▸ **Items from a data source**

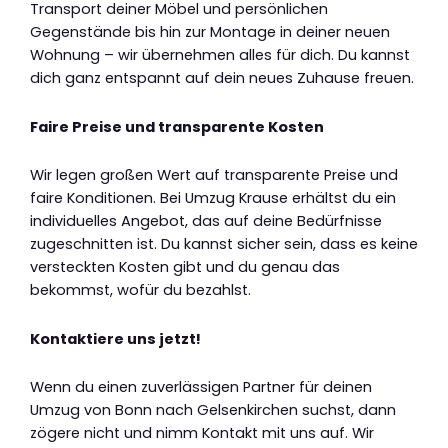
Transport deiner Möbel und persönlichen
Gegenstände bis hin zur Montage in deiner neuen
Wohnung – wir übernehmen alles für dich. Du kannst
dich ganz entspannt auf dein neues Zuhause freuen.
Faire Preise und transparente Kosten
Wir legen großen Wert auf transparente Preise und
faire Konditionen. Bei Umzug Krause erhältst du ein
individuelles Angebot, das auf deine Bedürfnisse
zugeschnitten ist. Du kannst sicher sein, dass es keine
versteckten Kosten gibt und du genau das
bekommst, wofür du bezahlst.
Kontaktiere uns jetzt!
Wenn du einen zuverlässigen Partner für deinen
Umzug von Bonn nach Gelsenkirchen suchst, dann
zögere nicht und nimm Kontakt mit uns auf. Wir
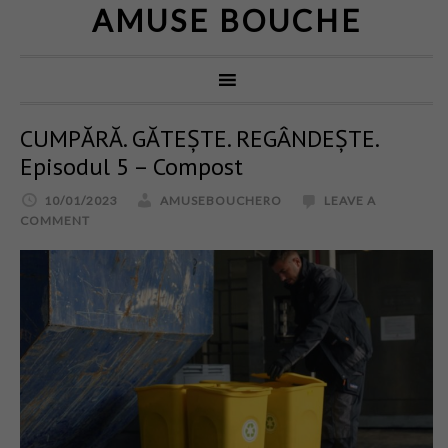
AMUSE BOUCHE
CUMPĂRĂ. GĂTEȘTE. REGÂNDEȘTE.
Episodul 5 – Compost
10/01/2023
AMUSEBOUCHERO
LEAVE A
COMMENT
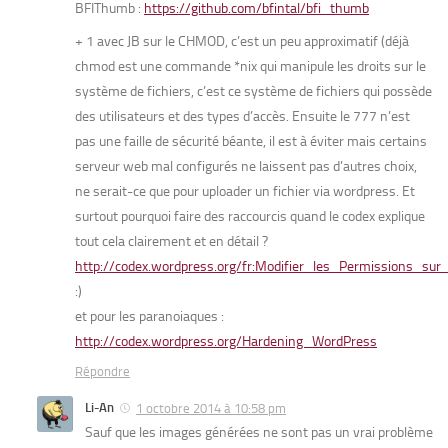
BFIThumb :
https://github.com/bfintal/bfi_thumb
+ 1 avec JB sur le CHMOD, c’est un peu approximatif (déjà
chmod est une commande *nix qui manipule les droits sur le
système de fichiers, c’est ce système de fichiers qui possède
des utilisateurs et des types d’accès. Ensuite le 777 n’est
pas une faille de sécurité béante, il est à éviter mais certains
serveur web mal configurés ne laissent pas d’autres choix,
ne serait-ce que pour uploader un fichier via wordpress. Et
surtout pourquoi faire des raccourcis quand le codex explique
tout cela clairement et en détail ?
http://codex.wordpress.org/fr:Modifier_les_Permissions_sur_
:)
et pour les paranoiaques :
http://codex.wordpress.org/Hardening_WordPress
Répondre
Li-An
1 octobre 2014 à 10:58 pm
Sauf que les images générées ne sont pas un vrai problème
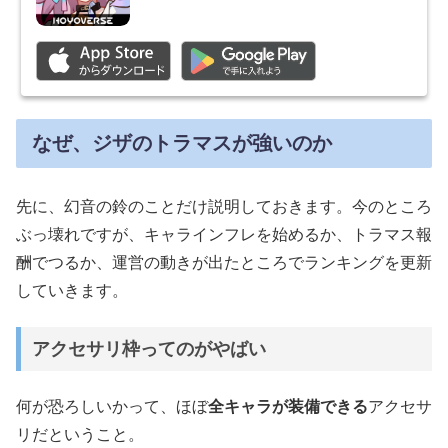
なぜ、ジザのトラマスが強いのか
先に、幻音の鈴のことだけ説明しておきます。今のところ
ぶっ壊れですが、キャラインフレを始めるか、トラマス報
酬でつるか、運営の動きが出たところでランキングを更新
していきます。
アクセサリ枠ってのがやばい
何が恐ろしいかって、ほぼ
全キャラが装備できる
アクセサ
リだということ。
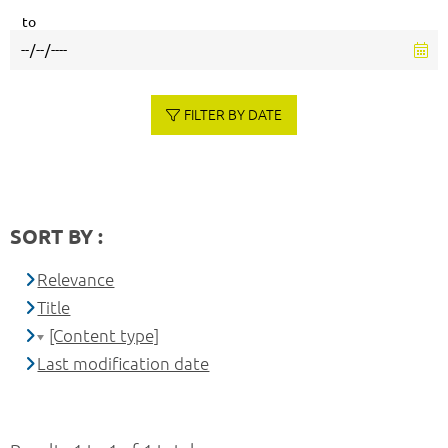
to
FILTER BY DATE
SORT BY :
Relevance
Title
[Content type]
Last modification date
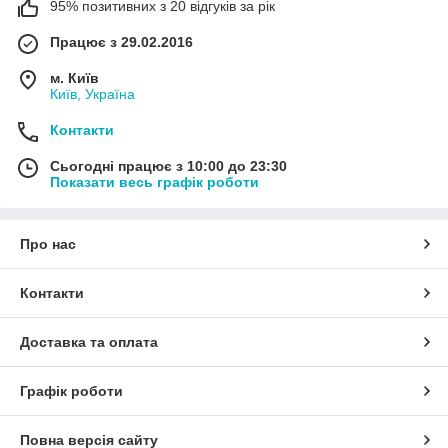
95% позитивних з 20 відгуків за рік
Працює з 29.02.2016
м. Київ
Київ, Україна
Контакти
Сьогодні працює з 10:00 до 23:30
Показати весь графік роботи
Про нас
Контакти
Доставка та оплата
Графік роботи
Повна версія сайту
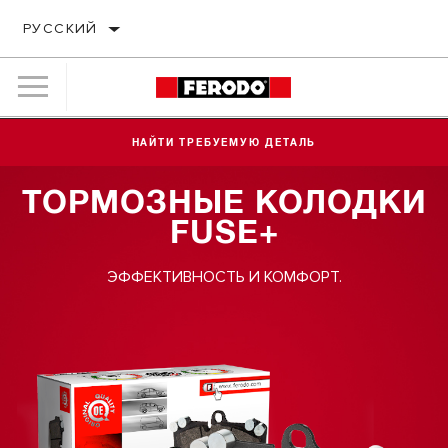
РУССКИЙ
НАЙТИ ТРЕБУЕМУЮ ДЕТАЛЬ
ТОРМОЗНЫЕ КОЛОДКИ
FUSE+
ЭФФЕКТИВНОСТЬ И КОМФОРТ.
==
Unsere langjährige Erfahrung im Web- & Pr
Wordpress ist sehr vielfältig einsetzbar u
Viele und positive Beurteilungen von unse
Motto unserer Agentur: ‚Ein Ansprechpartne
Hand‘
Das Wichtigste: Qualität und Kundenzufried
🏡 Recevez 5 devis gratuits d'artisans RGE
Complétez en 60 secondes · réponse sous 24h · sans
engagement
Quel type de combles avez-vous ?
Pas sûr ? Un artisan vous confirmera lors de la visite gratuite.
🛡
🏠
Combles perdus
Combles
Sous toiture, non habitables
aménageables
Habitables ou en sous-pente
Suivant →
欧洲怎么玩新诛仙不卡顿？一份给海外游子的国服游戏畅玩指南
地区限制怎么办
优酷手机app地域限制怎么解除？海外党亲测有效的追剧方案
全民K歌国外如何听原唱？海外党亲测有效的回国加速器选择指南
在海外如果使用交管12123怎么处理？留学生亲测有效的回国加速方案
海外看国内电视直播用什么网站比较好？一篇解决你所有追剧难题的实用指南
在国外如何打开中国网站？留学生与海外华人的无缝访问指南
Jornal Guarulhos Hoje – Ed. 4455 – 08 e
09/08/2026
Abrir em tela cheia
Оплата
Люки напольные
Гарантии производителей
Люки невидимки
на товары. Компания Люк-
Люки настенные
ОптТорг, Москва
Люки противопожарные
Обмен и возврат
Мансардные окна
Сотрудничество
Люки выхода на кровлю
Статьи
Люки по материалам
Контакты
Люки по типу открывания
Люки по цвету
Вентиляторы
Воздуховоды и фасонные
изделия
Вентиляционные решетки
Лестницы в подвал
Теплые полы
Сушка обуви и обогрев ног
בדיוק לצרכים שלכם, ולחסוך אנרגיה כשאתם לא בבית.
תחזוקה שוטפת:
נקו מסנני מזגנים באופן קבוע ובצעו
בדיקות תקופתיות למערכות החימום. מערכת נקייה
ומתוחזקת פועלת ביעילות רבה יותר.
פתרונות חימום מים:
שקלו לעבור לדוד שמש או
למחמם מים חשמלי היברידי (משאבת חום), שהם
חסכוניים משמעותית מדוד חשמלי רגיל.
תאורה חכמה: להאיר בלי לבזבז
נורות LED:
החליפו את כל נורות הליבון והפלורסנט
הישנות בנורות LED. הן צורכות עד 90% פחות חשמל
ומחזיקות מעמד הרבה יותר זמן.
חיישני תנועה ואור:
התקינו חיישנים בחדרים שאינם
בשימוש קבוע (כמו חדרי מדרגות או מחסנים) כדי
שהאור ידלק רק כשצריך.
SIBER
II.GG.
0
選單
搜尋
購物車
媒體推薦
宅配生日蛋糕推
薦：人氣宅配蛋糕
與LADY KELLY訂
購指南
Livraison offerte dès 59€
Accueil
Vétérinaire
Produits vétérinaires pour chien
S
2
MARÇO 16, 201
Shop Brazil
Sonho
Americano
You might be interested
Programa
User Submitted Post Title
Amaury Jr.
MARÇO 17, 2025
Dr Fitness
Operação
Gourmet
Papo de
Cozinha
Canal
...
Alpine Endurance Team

▸ **Exercise requirements**
Would you copy out exactly the lines above that start at the one containing "Transport deiner Möbel und persönlichen" and end at the one containing "individuelles Angebot, das", inclusive?

▸ **Worked solution**
Transport deiner Möbel und persönlichen
Gegenstände bis hin zur Montage in deiner neuen
Wohnung – wir übernehmen alles für dich. Du kannst
dich ganz entspannt auf dein neues Zuhause freuen.
Faire Preise und transparente Kosten
Wir legen großen Wert auf transparente Preise und
faire Konditionen. Bei Umzug Krause erhältst du ein
individuelles Angebot, das auf deine Bedürfnisse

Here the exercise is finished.